Barber–Scotia College is a private unaccredited historically black college in Concord, North Carolina. It is affiliated with the Presbyterian Church (USA).

History

Scotia Seminary

Barber–Scotia began as a female seminary in 1867. Scotia Seminary was founded by the Reverend Luke Dorland and chartered in 1870. A project by the Presbyterian Church to prepare young African American southern women (the daughters of former slaves) for careers as social workers and teachers, it was the coordinate women's school for Biddle University (now Johnson C. Smith University).

It was the first historically black female institution of higher education established after the American Civil War. The Charlotte Observer, in an interview with Janet Magaldi, president of Piedmont Preservation Foundation, stated, "Scotia Seminary was one of the first black institutions built after the Civil War. For the first time, it gave black women an alternative to becoming domestic servants or field hands."

Scotia Seminary was modeled after Mount Holyoke Female Seminary (now Mount Holyoke College) and was referred to as "The Mount Holyoke of the South". The seminary offered grammar, science, and domestic arts. In 1908 it had 19 teachers and 291 students. From its founding in 1867 to 1908 it had enrolled 2,900 students, with 604 having graduated from the grammar department and 109 from the normal department.  Faith Hall, built in 1891, was the first dormitory at Scotia Seminary. It is listed in National Register of Historic Places and "is one of only four 19th-century institutional buildings left in Cabarrus County." It was closed by the college during the 1970s due to lack of funds for its maintenance.

1916–2004
It was renamed to Scotia Women's College in 1916.  In 1930, the seminary was merged with another female institution, Barber Memorial College, which was founded in 1896 in Anniston, Alabama by Margaret M. Barber as a memorial to her husband. This merger created Barber–Scotia Junior College for women.

The school granted its first bachelor's degree in 1945, and became a four-year women's college in 1946. In 1954, Barber–Scotia College became a coeducational institution and received accreditation from the Southern Association of Colleges and Schools. Today, the college maintains close ties to the Presbyterian Church.

2004–2008
On June 24, 2004, one week after appointing its new president, Gloria Bromell Tinubu, the college learned that it had lost its accreditation which meant that students became ineligible for federal aid and that many employees would be laid off. It lost its accreditation due to what the Southern Association of Colleges and Schools said was a failure to comply with SACS Principles and Philosophy of Accreditation (Integrity), as the school "awarded degrees to nearly 30 students in the adult program who SACS determined hadn't fulfilled the proper requirements".

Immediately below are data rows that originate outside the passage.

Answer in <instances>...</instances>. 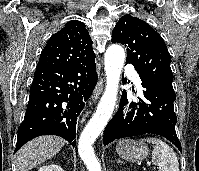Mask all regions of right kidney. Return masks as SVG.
<instances>
[{
  "instance_id": "obj_1",
  "label": "right kidney",
  "mask_w": 199,
  "mask_h": 171,
  "mask_svg": "<svg viewBox=\"0 0 199 171\" xmlns=\"http://www.w3.org/2000/svg\"><path fill=\"white\" fill-rule=\"evenodd\" d=\"M38 171H64V170L61 168V166H58L57 164H49L40 167Z\"/></svg>"
}]
</instances>
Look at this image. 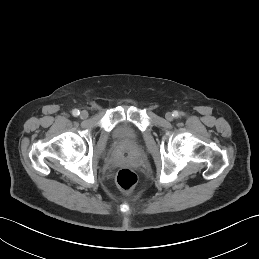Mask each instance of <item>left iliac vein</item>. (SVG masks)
Listing matches in <instances>:
<instances>
[{
  "label": "left iliac vein",
  "instance_id": "left-iliac-vein-1",
  "mask_svg": "<svg viewBox=\"0 0 259 259\" xmlns=\"http://www.w3.org/2000/svg\"><path fill=\"white\" fill-rule=\"evenodd\" d=\"M165 118L168 120V121H172L174 119V116H173V113L172 112H167L165 114Z\"/></svg>",
  "mask_w": 259,
  "mask_h": 259
}]
</instances>
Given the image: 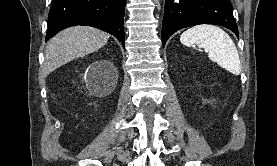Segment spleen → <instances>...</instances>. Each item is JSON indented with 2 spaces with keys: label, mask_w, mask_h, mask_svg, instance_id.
Segmentation results:
<instances>
[{
  "label": "spleen",
  "mask_w": 277,
  "mask_h": 166,
  "mask_svg": "<svg viewBox=\"0 0 277 166\" xmlns=\"http://www.w3.org/2000/svg\"><path fill=\"white\" fill-rule=\"evenodd\" d=\"M180 41L187 47L197 44L208 50V57L232 74L241 72L240 58L233 40L220 27L202 24L182 33Z\"/></svg>",
  "instance_id": "spleen-1"
}]
</instances>
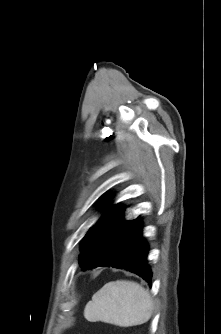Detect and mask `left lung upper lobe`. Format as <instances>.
I'll return each instance as SVG.
<instances>
[{
    "label": "left lung upper lobe",
    "instance_id": "obj_1",
    "mask_svg": "<svg viewBox=\"0 0 221 334\" xmlns=\"http://www.w3.org/2000/svg\"><path fill=\"white\" fill-rule=\"evenodd\" d=\"M105 204H102L103 206ZM123 208L118 206H108L105 208V212L101 217L97 225L89 229L85 235V239L81 245V252L79 256V264L83 268L88 267L94 261V249L96 248L100 238L111 226V224L119 217L122 213Z\"/></svg>",
    "mask_w": 221,
    "mask_h": 334
}]
</instances>
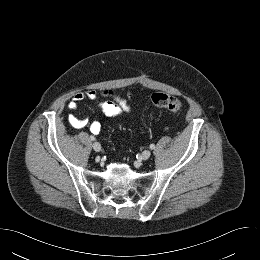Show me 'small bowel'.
Masks as SVG:
<instances>
[{
  "instance_id": "c3829d8e",
  "label": "small bowel",
  "mask_w": 260,
  "mask_h": 260,
  "mask_svg": "<svg viewBox=\"0 0 260 260\" xmlns=\"http://www.w3.org/2000/svg\"><path fill=\"white\" fill-rule=\"evenodd\" d=\"M107 98V99H103ZM91 100L99 106V108L108 116L116 117L122 113L129 112L131 105V96H123L114 90H104L98 92L96 90H87L84 92L76 93L68 102V109L72 112L78 110L79 103L83 100ZM68 123L75 129H82L88 125V121L84 118L77 117L71 113L67 116ZM89 129L93 134L98 135L101 130V124L97 121L91 122Z\"/></svg>"
}]
</instances>
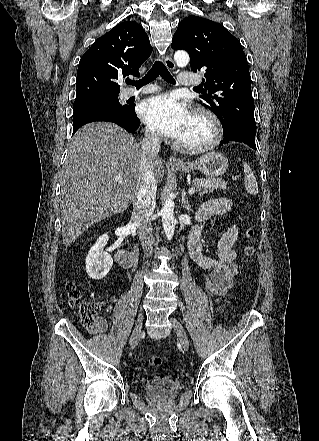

Former President Sammie Potts resigned in February when it became public.  As over 90% of the students at Barber–Scotia received some sort of federal financial aid, when the campus lost accreditation and was therefore no longer eligible to receive federal financial aid for its students, under the Department of Education enrollment then dropped from 600 students in 2004 to 91 students in 2005 and on-campus housing was closed down.

During her tenure President Gloria Bromell Tinubu led a strategic planning effort to change the college from a four-year liberal arts program to a college of entrepreneurship and business, and established partnerships with accredited colleges and top-tiered universities. She would later leave the college when the new Board leadership decided to pursue religious studies instead.  Former President and alumna Mable Parker McLean was hired as president on an interim basis. In February 2006 a committee of the General Assembly Council of the Presbyterian Church (USA) voted to continue the denomination's financial support for Barber–Scotia, noting that its physical facilities were "substantial and well-secured" and that the school was undertaking serious planning for the future. In May 2006, it was reported that Barber–Scotia would rent space on its campus to St. Augustine's College to use for an adult-education program: "Under the terms of the deal, St. Augustine's will pay Barber–Scotia for the space for its Gateway degree program starting this fall."

McLean was replaced by President David Olah who accepted the position without payment and the college re-opened with a limited number of students. During this time, the "previous attempts to revive the college [which] have centered on an entrepreneurial or business curriculum" were formally abandoned "in favor of focusing more on religious studies". Flamer also worked to eliminate debt and worked with alumni and the community to save the college.  Olah left in 2015, to be replaced by Yvonne Tracey, who departed at the end of 2015.

2009–present 
Barber–Scotia had an enrollment of 120 full-time students. The college offered the following four degree programs: Bachelor of Arts in Business, Bachelor of Arts in Religious Studies, Bachelor of Arts in Sports Management and a Bachelor of Science in Bio-Energy. Each academic discipline has several fields of concentration.  The school closed for the Spring Semester of the 2015–2016 academic year to restructure and implement its new strategic plan.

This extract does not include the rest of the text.